Os mercados de previsão construíram sua narrativa em torno de uma promessa epistemológica: a ideia de que o incentivo financeiro transforma a sabedoria das multidões em uma máquina da verdade. Plataformas como Polymarket e Kalshi posicionam seus contratos binários não apenas como produtos financeiros, mas como ferramentas superiores a especialistas tradicionais para prever eventos globais. Em vídeo publicado no canal Brazil Valley | Society em 15 de abril de 2026, essa tese fundacional é desconstruída, revelando uma estrutura que depende intrinsecamente de assimetria de informação. Ao prometer a democratização das finanças e a chance de monetizar conhecimento, essas empresas capturam usuários vulneráveis em um momento de incerteza econômica, transformando qualquer divergência de opinião em um ativo negociável.
A dependência estrutural de informações privilegiadas
Para que um mercado de previsão funcione com precisão, ele paradoxalmente necessita daquilo que o mercado financeiro tradicional criminaliza: o insider trading. O vídeo aponta que a precisão dessas plataformas depende de indivíduos com alta convicção e conhecimento prévio — seja um funcionário da OpenAI ciente da data de lançamento do GPT-6 ou alguém da equipe de um artista sabendo os números de streaming no Spotify. Robin Hanson, economista citado como o padrinho dos mercados de previsão modernos, defende abertamente que, se o objetivo é obter preços precisos, o sistema precisa do maior número possível de insiders.

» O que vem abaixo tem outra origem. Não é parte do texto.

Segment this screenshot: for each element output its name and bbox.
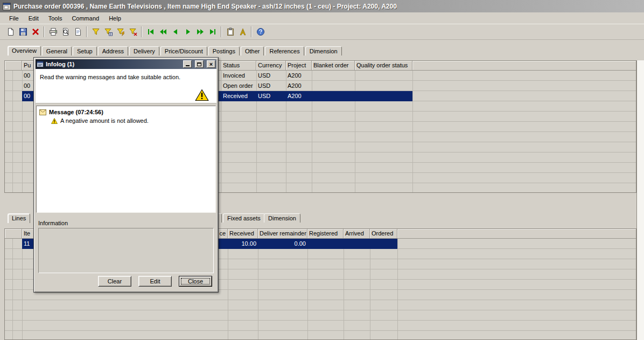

Essa dinâmica cria mercados fundamentalmente desiguais. O senador Chris Murphy argumenta que apostas sobre ações governamentais são inerentemente manipuladas, pois invariavelmente há pessoas no poder que já conhecem o resultado antes da consolidação do contrato. A impossibilidade de policiar o fluxo de informações em eventos globais torna a promessa de um campo de jogo nivelado insustentável para o usuário comum.
Além disso, a alegada precisão empírica dessas plataformas é questionável. O CEO da Polymarket defendeu a acurácia de seu sistema na televisão americana, mas um estudo da Universidade Vanderbilt sobre as eleições de 2024, citado no vídeo, demonstrou que a precisão caiu para 78% na Kalshi e 67% na Polymarket — pouco melhor do que um cara ou coroa. Em outro exemplo focado em economia real, o mercado errou a previsão de criação de empregos de fevereiro por uma margem de 150 mil vagas.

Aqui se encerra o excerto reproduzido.